Lire Le poison n'est pas une partie de plaisir, loin de là. On comprendra rapidement pourquoi Wilder écourtera pas mal ce long calvaire dans son adaptation, et pourquoi il occultera complètement, surtout, la partie la plus choquante et sauvage (pour l'époque) de l'introspection masochiste de Don Birnam à l'intérieur de sa psyché saccagée: une homosexualité refoulée, honteuse, vécue comme un fardeau, qui remonte parfois à la surface sous la forme de souvenirs émus de branlette adolescente à l'arrière de vieilles voitures, et de la réminiscence fiévreuse, évoquée tel un cauchemar, d'un probable viol collectif dont il fut la victime sur une plage portugaise.

Moderne, Le poison l'était aussi pour ça. D'une véracité désarmante quant au processus auto-destructeur de l'alcoolisme, Charles Jackson se pose comme l'égal des plus grands écrivains réalistes de l'époque, et on pense souvent à Sinclair Lewis en le lisant, dans son souci de précision et l'acuité psychologique déployée. Du travail d'orfèvre.

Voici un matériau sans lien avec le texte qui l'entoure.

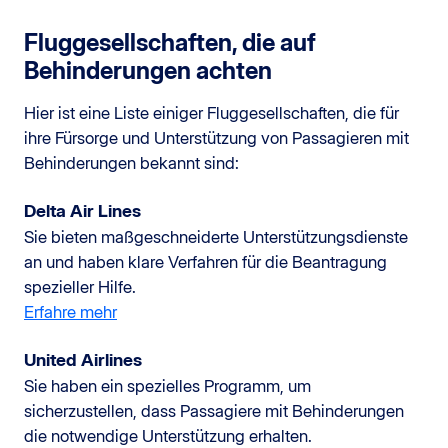
Fluggesellschaften, die auf
Behinderungen achten
Hier ist eine Liste einiger Fluggesellschaften, die für
ihre Fürsorge und Unterstützung von Passagieren mit
Behinderungen bekannt sind:
Delta Air Lines
Sie bieten maßgeschneiderte Unterstützungsdienste
an und haben klare Verfahren für die Beantragung
spezieller Hilfe.
Erfahre mehr
United Airlines
Sie haben ein spezielles Programm, um
sicherzustellen, dass Passagiere mit Behinderungen
die notwendige Unterstützung erhalten.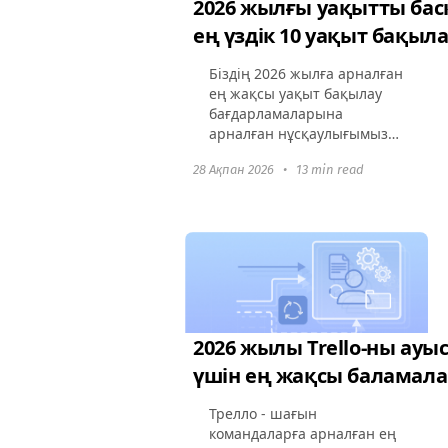
2026 жылғы уақытты бас
ең үздік 10 уақыт бақы
Біздің 2026 жылға арналған
ең жақсы уақыт бақылау
бағдарламаларына
арналған нұсқаулығымызға
кірісейік! Әр бағдарлама
28 Ақпан 2026
•
13 min read
қалай ерекшеленетінін,
олардың қызықты
функционалдары мен
басты пайдаларын
көрсетеміз...
2026 жылы Trello-ны ауы
үшін ең жақсы баламал
Трелло - шағын
командаларға арналған ең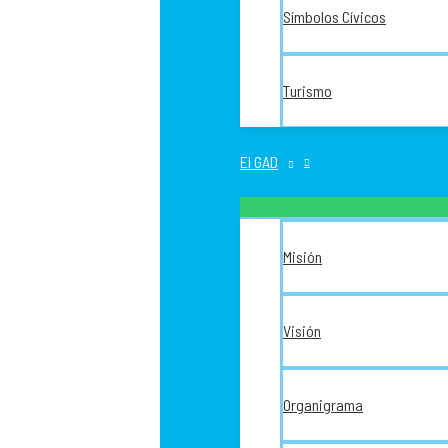
Símbolos Cívicos
Turismo
El GAD
Misión
Visión
Organigrama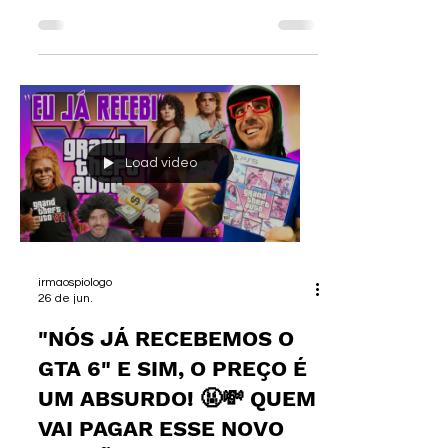
🎮 Cartões-presente na ENEBA!
https://ene.ba/IrmaosPiologo-GiftCards 🎮
Os melhores jogos na ENEBA!
https://ene.ba/IrmaosPiologo-Games
►Curso de I.A. :
https://www.irmaospiologo.com.br/pialogo
►SEJA UM MEMBRO:
https://www.youtube.com/@irmaospiologo/
Load video
membership FALA, GAMERS
SOBREVIVENTES E TESTEMUNHAS DO
APOCALIPSE NO ESTÚDIO! 🎮🔥🦖 O dia de
hoje deveria ser
irmaospiologo
26 de jun.
"NÓS JÁ RECEBEMOS O
GTA 6" E SIM, O PREÇO É
UM ABSURDO! 🤬💸 QUEM
VAI PAGAR ESSE NOVO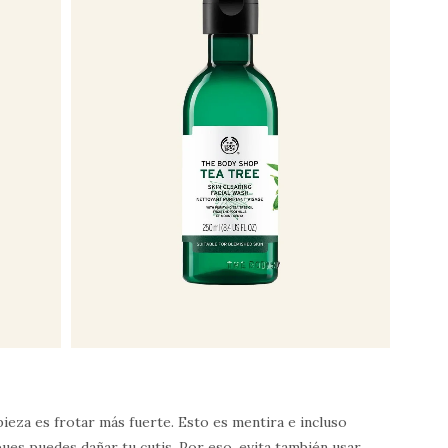
eza es frotar más fuerte. Esto es mentira e incluso
ues puedes dañar tu cutis. Por eso, evita también usar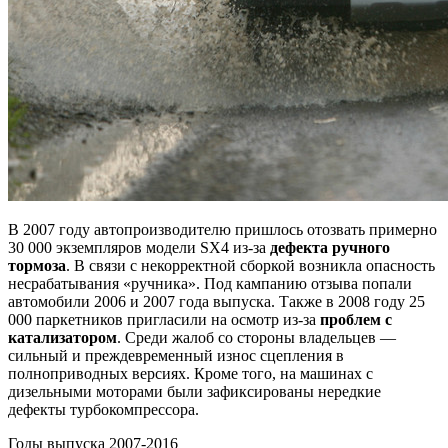
В 2007 году автопроизводителю пришлось отозвать примерно
30 000 экземпляров модели SX4 из-за
дефекта ручного
тормоза
. В связи с некорректной сборкой возникла опасность
несрабатывания «ручника». Под кампанию отзыва попали
автомобили 2006 и 2007 года выпуска. Также в 2008 году 25
000 паркетников пригласили на осмотр из-за
проблем с
катализатором
. Среди жалоб со стороны владельцев —
сильный и преждевременный износ сцепления в
полноприводных версиях. Кроме того, на машинах с
дизельными моторами были зафиксированы нередкие
дефекты турбокомпрессора.
Годы выпуска 2007-2016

On ne sait trop ce que voudra dire ensuite ce divin pochtron de Malcolm Lowry (auteur de cet autre grand roman sur l'alcoolisme que fut Au-dessous du volcan) lorsqu'il prétendra que selon lui, c'était dans Lost week-end qu'apparut pour la première fois la véritable figure de l'homme moderne occidental. Mais il est sûr que ce roman est bien le chaînon manquant entre un certain roman social et réaliste à l'américaine et des auteurs comme Bukowski ou Hubert Selby Jr, auquel on pense beaucoup en le lisant tant il semble avoir emprunté plus d'une fois à Charles Jackson cette fameuse structure de "dégringolade qui n'en finit plus", et qui deviendra sa marque de fabrique.

Grâce en soit rendue à la collection Vintage de Belfond de nous avoir retrouvé ce chef-d'oeuvre, introuvable depuis plusieurs décennies.